• **Exercise requirements**:
Within the data, how many lines hold the word "potential"? Answer with nothing but the number.

• **Working data**:
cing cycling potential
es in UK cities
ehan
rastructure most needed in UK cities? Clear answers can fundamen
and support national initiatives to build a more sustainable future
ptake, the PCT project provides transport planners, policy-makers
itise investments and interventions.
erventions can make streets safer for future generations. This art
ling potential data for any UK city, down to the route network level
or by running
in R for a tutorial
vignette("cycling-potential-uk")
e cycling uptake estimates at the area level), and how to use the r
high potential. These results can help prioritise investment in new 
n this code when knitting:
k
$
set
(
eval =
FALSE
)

• **Answer section**:
4